Exercise prompt: Look through the lines below and copy each one that includes "penseur".

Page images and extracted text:
==*==
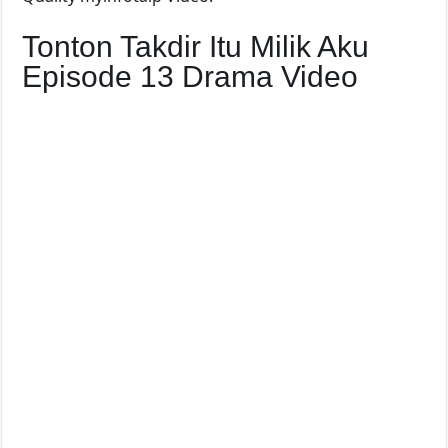
Tonton Takdir Itu Milik Aku
Episode 13 Drama Video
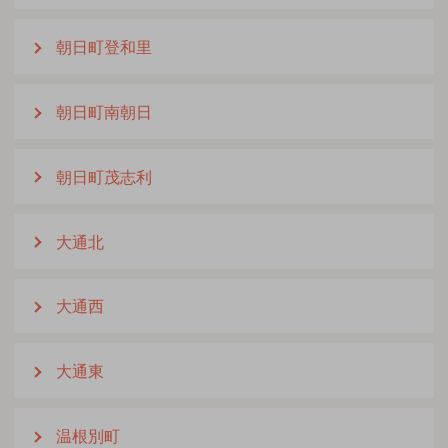
朝日町登和里
朝日町南朝日
朝日町茂志利
大通北
大通西
大通東
温根別町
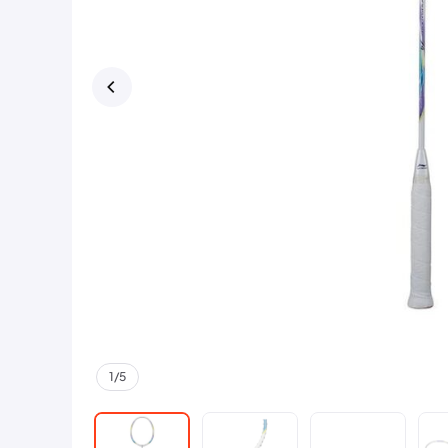
1
/
5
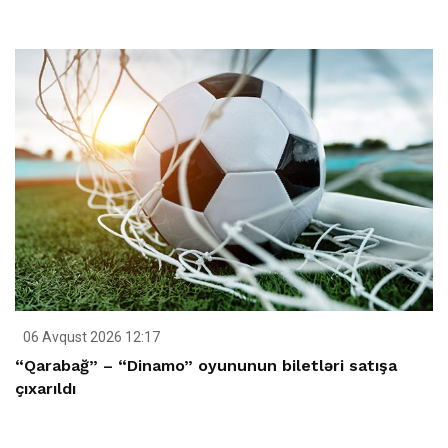
06 Avqust 2026 12:17
“Qarabağ” – “Dinamo” oyununun biletləri satışa
çıxarıldı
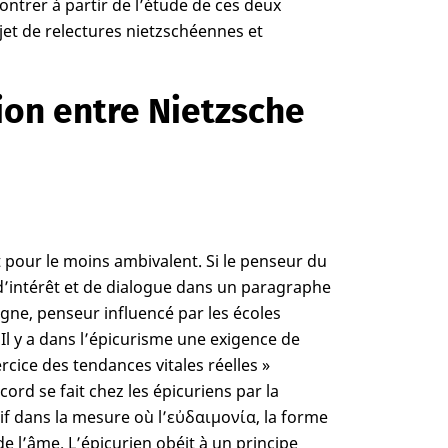
montrer à partir de l’étude de ces deux
jet de relectures nietzschéennes et
ion entre Nietzsche
t pour le moins ambivalent. Si le penseur du
d’intérêt et de dialogue dans un paragraphe
gne, penseur influencé par les écoles
. Il y a dans l’épicurisme une exigence de
ercice des tendances vitales réelles »
ord se fait chez les épicuriens par la
if dans la mesure où l’εὐδαιμονία, la forme
e l’âme. L’épicurien obéit à un principe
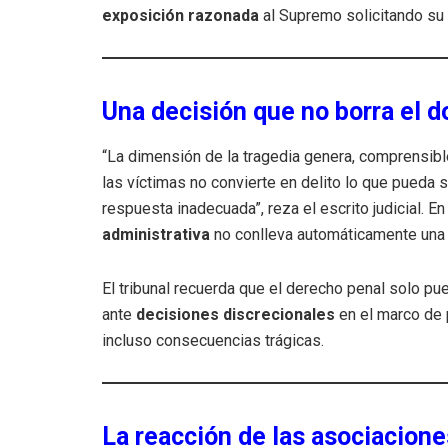
exposición razonada
al Supremo solicitando su 
Una decisión que no borra el do
“La dimensión de la tragedia genera, comprensibl
las víctimas no convierte en delito lo que pueda s
respuesta inadecuada”, reza el escrito judicial. En
administrativa
no conlleva automáticamente un
El tribunal recuerda que el derecho penal solo pu
ante
decisiones discrecionales
en el marco de 
incluso consecuencias trágicas.
La reacción de las asociacione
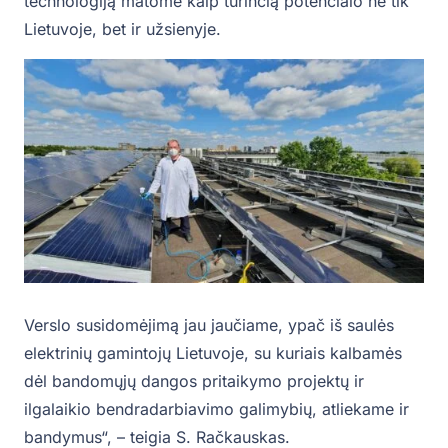
technologiją matome kaip turinčią potencialo ne tik
Lietuvoje, bet ir užsienyje.
Verslo susidomėjimą jau jaučiame, ypač iš saulės
elektrinių gamintojų Lietuvoje, su kuriais kalbamės
dėl bandomųjų dangos pritaikymo projektų ir
ilgalaikio bendradarbiavimo galimybių, atliekame ir
bandymus“, – teigia S. Račkauskas.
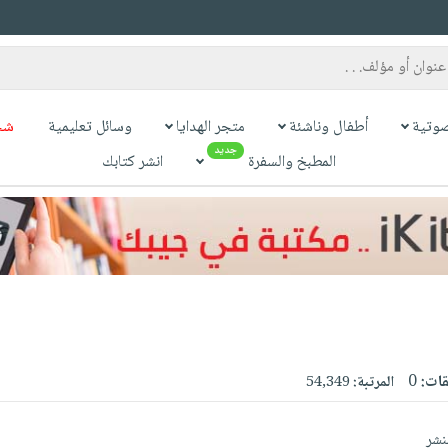
وتية
أطفال وناشئة
متجر الهدايا
وسائل تعليمية
شح
جديد
المطبخ والسفرة
انشر كتابك
قات:
0
المرتبة:
54,349
نشر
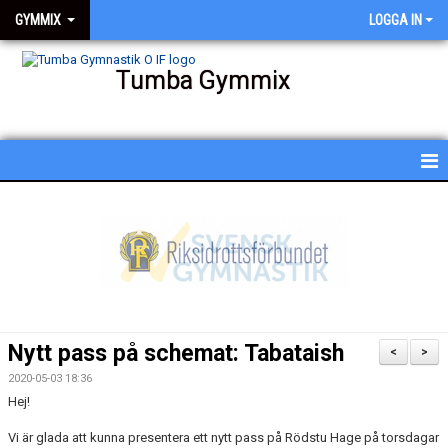
GYMMIX
LOGGA IN
Tumba Gymmix
HEM
NYHETER
KALENDER
SCHEMA
Nytt pass på schemat: Tabataish
<
>
BESKRIVNING AV PASSEN
2020-05-03 18:36
Hej!
BILDGALLERI
Vi är glada att kunna presentera ett nytt pass på Rödstu Hage på torsdagar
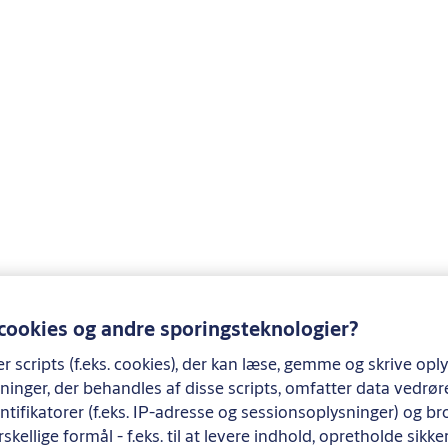
 cookies og andre sporingsteknologier?
 scripts (f.eks. cookies), der kan læse, gemme og skrive opl
ninger, der behandles af disse scripts, omfatter data vedrø
tifikatorer (f.eks. IP-adresse og sessionsoplysninger) og br
rskellige formål - f.eks. til at levere indhold, opretholde sik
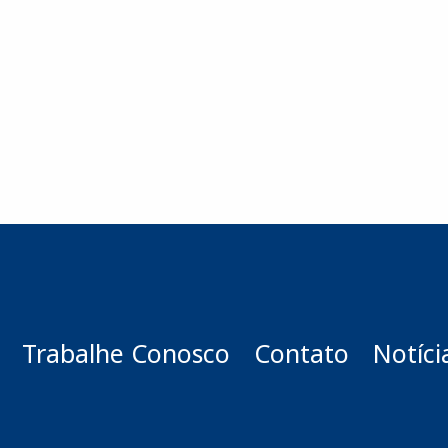
Trabalhe Conosco
Contato
Notíci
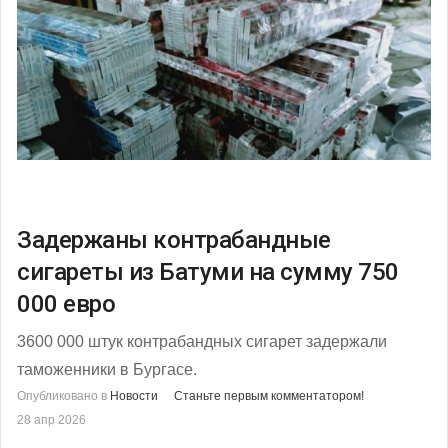
Задержаны контрабандные
сигареты из Батуми на сумму 750
000 евро
3600 000 штук контрабандных сигарет задержали
таможенники в Бургасе.
Опубликовано в
Новости
Станьте первым комментатором!
28 апр 2026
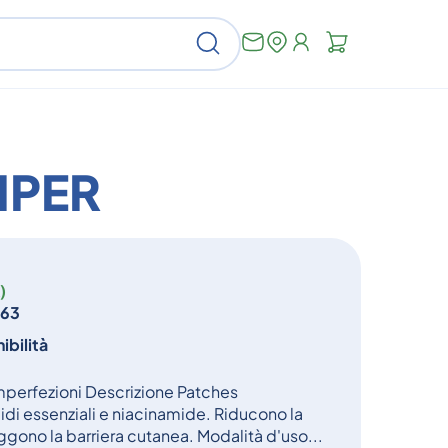
Non
Cerca
ci
sono
articoli
nel
carrello
MPER
)
563
ibilità
mperfezioni Descrizione Patches
idi essenziali e niacinamide. Riducono la
teggono la barriera cutanea. Modalità d'uso...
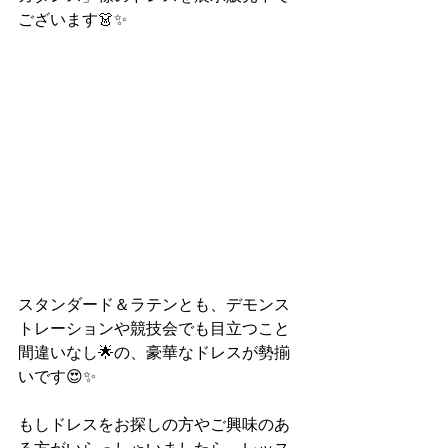
ございます👗✨
スタンダード＆ラテンとも、デモンス
トレーションや競技会でも目立つこと
間違いなし🌟の、豪華なドレスが勢揃
いです😍✨
もしドレスをお探しの方やご興味のあ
==*==
Solution below:
t pour le moins ambivalent. Si le penseur du
gne, penseur influencé par les écoles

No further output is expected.